Covid-19 survivors may only need a dose of mRNA vaccine

Frozen vials of the Pfizer / BioNTech vaccine being thawed for use in a hospital in Belgium

Frozen vials of the Pfizer / BioNTech vaccine being thawed for use in a hospital in Belgium
Photograph: Francisco Seco (AP)

For people who survived a previous encounter with covid-19, just one dose of an mRNA vaccine may be needed for complete protection, suggests research released on Wednesday. The findings add weight to the idea proposed by some experts that survivors should receive only one injection in order to help stretch the vaccine supply.

Mount Sinai researchers have been studying the intricacies of immunity to coronavirus since the beginning of the pandemic. Your previous work, for example, has suggested that natural immunity to infection tends to be robust and lasts at least six months in most survivors. It is still an area of ​​active research, however, and reinfection is possible. And many who survived covid-19 are at an increased risk of serious illness if they are unlikely enough to catch it and get sick again. Both doctors and the Centers for Disease Control and Prevention still recommend that all candidates for vaccination should receive it, even if they have already endured the vaccine 19.

Although vaccine release has improved steadily since last December, only about 19% of the US received at least one dose and less than 10% were fully vaccinated. In the hope of accelerating vaccination efforts, some scientists have argued that covid-19 survivors should be instructed to receive only one dose of the similar Moderna and Pfizer / BioNTech vaccines. youuntil recently, they were the only vaccines available in the country. However, other experts have warned that we still don’t know whether these people would be as protected as everyone else who receives standard two-dose treatment.

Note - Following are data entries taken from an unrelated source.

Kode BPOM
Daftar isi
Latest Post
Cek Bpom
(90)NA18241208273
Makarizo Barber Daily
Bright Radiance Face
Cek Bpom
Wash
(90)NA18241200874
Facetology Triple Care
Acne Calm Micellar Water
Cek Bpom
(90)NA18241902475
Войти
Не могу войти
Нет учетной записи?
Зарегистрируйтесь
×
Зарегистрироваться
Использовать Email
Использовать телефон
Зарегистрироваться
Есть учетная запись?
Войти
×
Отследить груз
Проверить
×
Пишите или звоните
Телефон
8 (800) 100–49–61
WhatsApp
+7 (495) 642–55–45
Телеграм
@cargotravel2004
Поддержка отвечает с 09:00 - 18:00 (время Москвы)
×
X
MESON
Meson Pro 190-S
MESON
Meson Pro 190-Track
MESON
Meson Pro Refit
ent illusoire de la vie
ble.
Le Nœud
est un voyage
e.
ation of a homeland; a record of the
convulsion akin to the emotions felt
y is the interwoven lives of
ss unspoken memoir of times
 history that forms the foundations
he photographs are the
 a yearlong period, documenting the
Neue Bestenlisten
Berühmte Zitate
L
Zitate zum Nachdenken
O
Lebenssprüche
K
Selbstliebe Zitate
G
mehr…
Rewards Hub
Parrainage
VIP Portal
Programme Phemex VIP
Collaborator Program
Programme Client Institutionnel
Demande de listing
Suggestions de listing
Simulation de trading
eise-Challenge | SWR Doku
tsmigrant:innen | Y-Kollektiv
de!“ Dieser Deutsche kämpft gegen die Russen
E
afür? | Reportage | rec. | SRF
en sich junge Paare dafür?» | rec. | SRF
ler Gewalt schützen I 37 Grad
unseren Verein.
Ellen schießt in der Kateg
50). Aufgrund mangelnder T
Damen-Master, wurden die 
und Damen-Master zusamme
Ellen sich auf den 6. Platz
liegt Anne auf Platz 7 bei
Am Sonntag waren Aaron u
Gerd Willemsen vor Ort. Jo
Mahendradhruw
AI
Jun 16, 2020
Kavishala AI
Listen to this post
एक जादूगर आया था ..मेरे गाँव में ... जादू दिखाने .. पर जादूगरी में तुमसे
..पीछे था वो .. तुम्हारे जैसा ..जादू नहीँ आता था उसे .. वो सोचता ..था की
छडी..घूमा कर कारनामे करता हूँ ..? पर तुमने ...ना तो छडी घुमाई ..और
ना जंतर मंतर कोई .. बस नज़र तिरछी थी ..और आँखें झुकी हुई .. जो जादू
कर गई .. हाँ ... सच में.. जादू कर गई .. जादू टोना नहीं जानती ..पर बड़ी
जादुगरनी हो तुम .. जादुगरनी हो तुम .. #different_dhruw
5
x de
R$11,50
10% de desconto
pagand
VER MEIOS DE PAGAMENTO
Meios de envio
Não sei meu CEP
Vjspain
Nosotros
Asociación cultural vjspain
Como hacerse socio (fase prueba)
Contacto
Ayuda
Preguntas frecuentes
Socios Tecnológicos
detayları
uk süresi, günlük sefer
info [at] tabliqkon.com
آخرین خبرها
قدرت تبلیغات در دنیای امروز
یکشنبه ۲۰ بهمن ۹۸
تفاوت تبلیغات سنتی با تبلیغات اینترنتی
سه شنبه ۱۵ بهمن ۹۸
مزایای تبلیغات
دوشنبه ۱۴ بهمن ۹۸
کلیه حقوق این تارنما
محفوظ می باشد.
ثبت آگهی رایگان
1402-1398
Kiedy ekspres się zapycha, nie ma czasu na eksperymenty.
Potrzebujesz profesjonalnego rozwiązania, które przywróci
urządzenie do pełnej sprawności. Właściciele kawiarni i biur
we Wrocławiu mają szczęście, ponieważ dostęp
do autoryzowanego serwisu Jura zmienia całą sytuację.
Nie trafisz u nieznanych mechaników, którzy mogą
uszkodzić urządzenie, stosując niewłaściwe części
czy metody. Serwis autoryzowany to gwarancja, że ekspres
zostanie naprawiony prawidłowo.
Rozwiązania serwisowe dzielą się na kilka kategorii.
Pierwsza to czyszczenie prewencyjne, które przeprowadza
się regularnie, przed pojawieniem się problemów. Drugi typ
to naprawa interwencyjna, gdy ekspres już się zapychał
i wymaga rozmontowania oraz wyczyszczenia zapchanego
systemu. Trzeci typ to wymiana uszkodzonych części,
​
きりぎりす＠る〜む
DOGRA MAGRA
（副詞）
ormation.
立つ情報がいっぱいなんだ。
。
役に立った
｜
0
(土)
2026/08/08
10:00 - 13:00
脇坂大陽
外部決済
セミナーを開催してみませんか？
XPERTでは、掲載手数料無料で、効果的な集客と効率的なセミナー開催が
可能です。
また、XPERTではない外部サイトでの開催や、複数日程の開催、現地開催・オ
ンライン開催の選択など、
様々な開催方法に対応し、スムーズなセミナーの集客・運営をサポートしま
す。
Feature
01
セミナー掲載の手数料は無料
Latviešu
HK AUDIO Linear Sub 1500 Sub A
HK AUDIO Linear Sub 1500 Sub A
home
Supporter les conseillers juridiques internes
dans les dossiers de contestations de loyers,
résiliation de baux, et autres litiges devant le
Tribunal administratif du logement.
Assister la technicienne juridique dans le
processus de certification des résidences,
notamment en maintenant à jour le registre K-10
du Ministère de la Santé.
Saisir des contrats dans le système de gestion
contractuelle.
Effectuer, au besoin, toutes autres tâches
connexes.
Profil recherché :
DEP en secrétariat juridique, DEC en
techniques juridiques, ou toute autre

To help address this issue, researchers at Mount Sinai analyzed 109 previously uninfected volunteers who had either been fully vaccinated or were survivors (confirmed by antibody tests) who at the time had received only one dose of each of the mRNA vaccines . In another group of 231 people, they compared the level of reported side effects between survivors and uninfected people after vaccination.

The study, Published in the New England Journal of Medicine, found that survivors who received a dose had a similar and often higher antibody response to coronavirus than those who were fully vaccinated. Survivors also tend to experience side effects such as pain at the site of infection or fatigue more often after the first dose, compared to uninfected people after the first dose, but at levels similar to those of people after receiving both full doses. Since these side effects are often a sign that the body’s immune system is learning to recognize the virus, it also suggests that survivors who receive only one injection are still receiving as much protection from covid-19 as all others who receive it. the two doses.

“For this reason, we believe that a single dose of the vaccine is sufficient for people who have already been infected with SARS-CoV-2 to achieve immunity,” said study author Viviana Simon, professor in the Department of Microbiology and Medicine at Mount Icahn School of Medicine of Sinai, in a demonstration launched by the university.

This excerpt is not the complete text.